Dataset entries |
===============

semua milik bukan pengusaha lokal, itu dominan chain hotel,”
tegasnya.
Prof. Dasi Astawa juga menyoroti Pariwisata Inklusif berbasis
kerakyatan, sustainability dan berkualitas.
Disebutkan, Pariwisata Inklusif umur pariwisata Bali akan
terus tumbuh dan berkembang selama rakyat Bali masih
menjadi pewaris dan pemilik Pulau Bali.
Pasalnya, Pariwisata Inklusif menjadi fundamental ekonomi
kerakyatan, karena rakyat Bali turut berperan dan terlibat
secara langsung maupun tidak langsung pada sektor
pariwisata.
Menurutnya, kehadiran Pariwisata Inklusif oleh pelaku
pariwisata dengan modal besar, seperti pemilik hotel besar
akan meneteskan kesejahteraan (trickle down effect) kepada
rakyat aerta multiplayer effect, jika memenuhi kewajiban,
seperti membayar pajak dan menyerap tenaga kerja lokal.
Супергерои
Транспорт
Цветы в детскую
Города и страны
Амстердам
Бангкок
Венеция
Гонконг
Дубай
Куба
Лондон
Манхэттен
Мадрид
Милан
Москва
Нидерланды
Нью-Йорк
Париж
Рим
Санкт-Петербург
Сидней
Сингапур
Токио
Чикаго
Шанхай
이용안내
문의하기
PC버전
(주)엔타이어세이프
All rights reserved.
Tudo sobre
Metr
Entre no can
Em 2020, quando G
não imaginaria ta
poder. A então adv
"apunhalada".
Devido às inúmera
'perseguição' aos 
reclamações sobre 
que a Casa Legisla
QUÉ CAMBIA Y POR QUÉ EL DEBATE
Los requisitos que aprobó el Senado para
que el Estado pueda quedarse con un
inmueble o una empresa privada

===============

Task directions | Reproduce each entry above character for character.

Reply to the task |
semua milik bukan pengusaha lokal, itu dominan chain hotel,”
tegasnya.
Prof. Dasi Astawa juga menyoroti Pariwisata Inklusif berbasis
kerakyatan, sustainability dan berkualitas.
Disebutkan, Pariwisata Inklusif umur pariwisata Bali akan
terus tumbuh dan berkembang selama rakyat Bali masih
menjadi pewaris dan pemilik Pulau Bali.
Pasalnya, Pariwisata Inklusif menjadi fundamental ekonomi
kerakyatan, karena rakyat Bali turut berperan dan terlibat
secara langsung maupun tidak langsung pada sektor
pariwisata.
Menurutnya, kehadiran Pariwisata Inklusif oleh pelaku
pariwisata dengan modal besar, seperti pemilik hotel besar
akan meneteskan kesejahteraan (trickle down effect) kepada
rakyat aerta multiplayer effect, jika memenuhi kewajiban,
seperti membayar pajak dan menyerap tenaga kerja lokal.
Супергерои
Транспорт
Цветы в детскую
Города и страны
Амстердам
Бангкок
Венеция
Гонконг
Дубай
Куба
Лондон
Манхэттен
Мадрид
Милан
Москва
Нидерланды
Нью-Йорк
Париж
Рим
Санкт-Петербург
Сидней
Сингапур
Токио
Чикаго
Шанхай
이용안내
문의하기
PC버전
(주)엔타이어세이프
All rights reserved.
Tudo sobre
Metr
Entre no can
Em 2020, quando G
não imaginaria ta
poder. A então adv
"apunhalada".
Devido às inúmera
'perseguição' aos 
reclamações sobre 
que a Casa Legisla
QUÉ CAMBIA Y POR QUÉ EL DEBATE
Los requisitos que aprobó el Senado para
que el Estado pueda quedarse con un
inmueble o una empresa privada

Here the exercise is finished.